To Alexander Hamilton from James McHenry, 4 December 1801

From James McHenry1

Baltimore 4 Decr. 1801.

My dear Sir

I sincerely condole with Mrs. Hamilton and you on the loss which you have sustained in the death of your beloved son Philip. I can well conceive of the distress this event has occasioned, and the tender recollections that his memory must long continue to excite. I lost my eldest child, a daughter,2 after she had discovered whatever can promise to flattter parental expectations. Is there ought in this world can console for such losses, and who shall dare to hope that he is to pass through it without tasting a portion of its afflictions?

Col. Rogers3 will deliver you this letter of condolence. He is my intimate friend, and one of our best and worthiest citizens. Receive him I request you as such, and believe me to be your sympathising and affectionate


Alexander Hamilton Esqr.

ALS, Hamilton Papers, Library of Congress; ADfS, James McHenry Papers, Library of Congress.

1For background to this letter, see Benjamin Rush to H, November 26, 1801.

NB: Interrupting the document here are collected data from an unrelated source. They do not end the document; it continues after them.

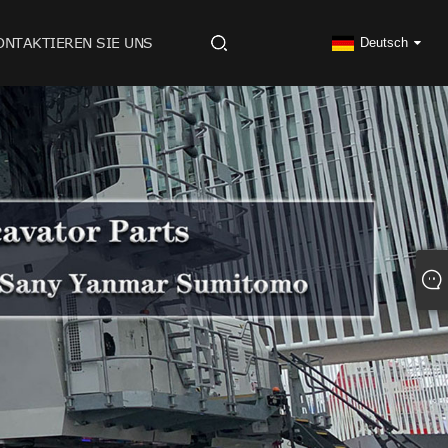
ONTAKTIEREN SIE UNS
Deutsch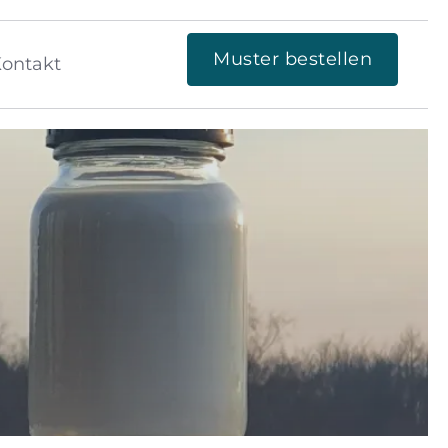
Muster bestellen
ontakt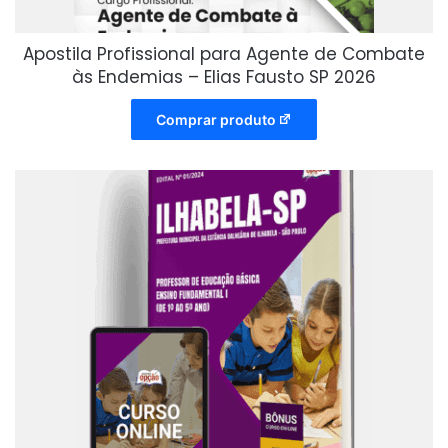
Apostila Profissional para Agente de Combate
às Endemias – Elias Fausto SP 2026
Comprar produto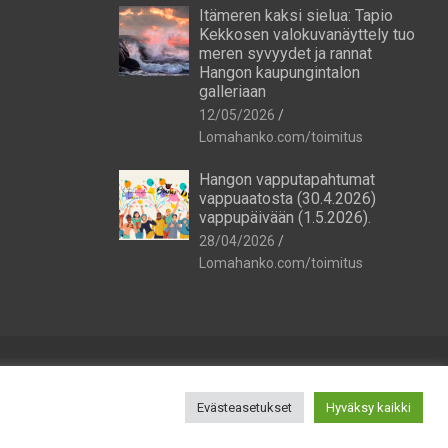
Itämeren kaksi sielua: Tapio
Kekkosen valokuvanäyttely tuo
meren syvyydet ja rannat
Hangon kaupungintalon
galleriaan
12/05/2026
Lomahanko.com/toimitus
Hangon vapputapahtumat
vappuaatosta (30.4.2026)
vappupäivään (1.5.2026).
28/04/2026
Lomahanko.com/toimitus
Evästeasetukset
Hyväksy kaikki
25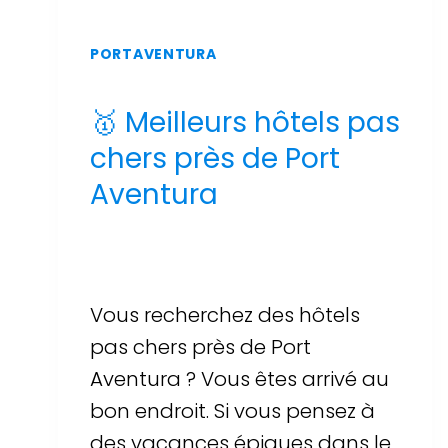
PORTAVENTURA
🥇 Meilleurs hôtels pas
chers près de Port
Aventura
Par
Sergi Llop Penella
16 de juin de 2026
Vous recherchez des hôtels
pas chers près de Port
Aventura ? Vous êtes arrivé au
bon endroit. Si vous pensez à
des vacances épiques dans le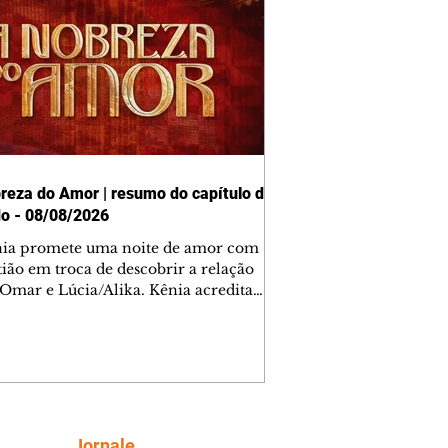
reza do Amor | resumo do capítulo de
o - 08/08/2026
nia promete uma noite de amor com
tião em troca de descobrir a relação
 Omar e Lúcia/Alika. Kênia acredita
inta esteja mesmo ao lado de Jendal, e
o convite para jantar com os dois.
 desabafa com Casemiro e conta que
ília de Lúcia/Alika tem uma dívida
mar. Ana Maria vai à casa de Manoel
estratada por Fortunato. José e Omar
tam sobre a possível jazida de
Siga
Jornale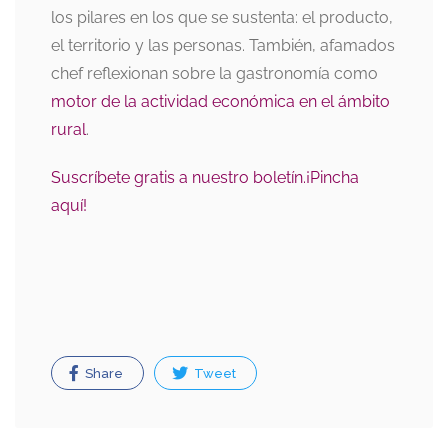
los pilares en los que se sustenta: el producto,
el territorio y las personas. También, afamados
chef reflexionan sobre la gastronomía como
motor de la actividad económica en el ámbito
rural
.
Suscríbete gratis a nuestro boletín.¡Pincha
aquí!
Share
Tweet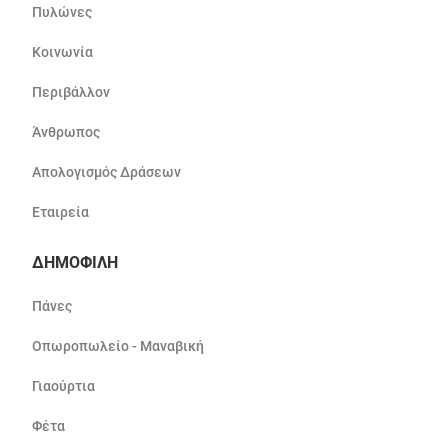
Πυλώνες
Κοινωνία
Περιβάλλον
Άνθρωπος
Απολογισμός Δράσεων
Εταιρεία
ΔΗΜΟΦΙΛΗ
Πάνες
Οπωροπωλείο - Μαναβική
Γιαούρτια
Φέτα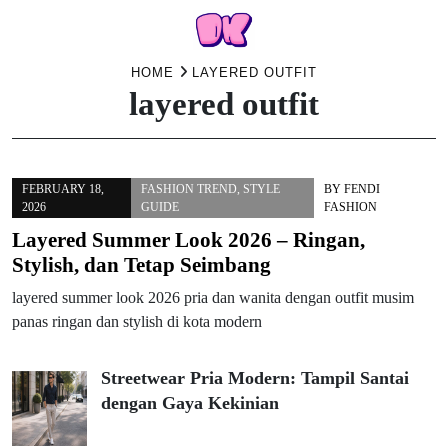
Skip
HOME
LAYERED OUTFIT
layered outfit
to
content
FEBRUARY 18,
FASHION TREND
,
STYLE
BY
FENDI
2026
GUIDE
FASHION
Layered Summer Look 2026 – Ringan,
Stylish, dan Tetap Seimbang
layered summer look 2026 pria dan wanita dengan outfit musim
panas ringan dan stylish di kota modern
Streetwear Pria Modern: Tampil Santai
dengan Gaya Kekinian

2McHenry’s oldest child, Grace, was born on November 2, 1784, and died on March 24, 1789.

3Nicholas Rogers, a native of France, held the rank of major in the Continental Army during the American Revolution and served as aide-de-camp to General Baron de Kalb. On December 10, 1778, when he retired from the Army, he was brevetted a lieutenant colonel. When the letter printed above was written, he was living in Baltimore.